Debates pertaining to sexual identity are common within Catholic Church, as scandals surrounding male adolescent abuse from priests have become quite prevalent. According to a New York Times article, Gregory Griten was on a sabbatical retreat at the age of 17 when he was asked to “rank which he would rather be: burned over 90 percent of his body, paraplegic or gay. Each chose to be scorched or paralyzed. Not one uttered the word ‘gay.’ They called the game the Game of Life.” Practices like these fuel homophobia. Additionally, Jesuit father Klaus Mertes estimates that about 50 percent of Catholic church clergy are queer, according to CNE News. Priests need their jobs to retain their housing and insurance, so the consequences of being outed far outweigh being an ally to the LGTBQ+ community. 

To counteract beliefs that the Bible is in support of homophobia, along with other “colorful” positions on women’s rights and abortion, a new movement called Modern Christianity has grown. Modern Christianity takes the fundamental idea of loving one another and challenging traditional views to create systemic change by putting words to practice, like helping those who are underprivileged and preventing social injustices. Modern Christians believe that there isn’t just one path to salvation, and that repenting sins isn’t the only method of “serving God.” Unlike the traditional views of Christianity, Modern Christians welcome all races, sexual orientations and traditions, similar to the Episcopalian practice, a Christian denomination. There isn’t a correct way to be religious, but if one is trying to be inclusive of all people, Modern Christianity is a path to do so.

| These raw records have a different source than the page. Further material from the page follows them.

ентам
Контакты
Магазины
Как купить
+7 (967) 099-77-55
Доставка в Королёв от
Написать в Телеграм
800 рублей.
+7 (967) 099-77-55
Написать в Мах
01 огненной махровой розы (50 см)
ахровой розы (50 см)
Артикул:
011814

In Christianity, one builds their own relationship with God, but what people fail to realize is that Jesus is there to help those who are lost, not shame them for who they are. Being a Modern Christian doesn’t make a person a “bad Christian” because faith looks different for everyone. Where problems surrounding homophobia start to occur is when people mistake the ideals of what Christianity stands for. 

If by misunderstanding biblical language leads Christians to think same sex relationships are a sin, there’s never going to be acceptance among the LGBTQ+ community within the Catholic Church. Devoted Christians strive for each person to repent their wrongs, but being queer isn’t one. Being a Christian means admitting your mistakes, taking the time to find answers to unanswered questions and loving one another rather than bringing people down in hopes of living a “perfect life.”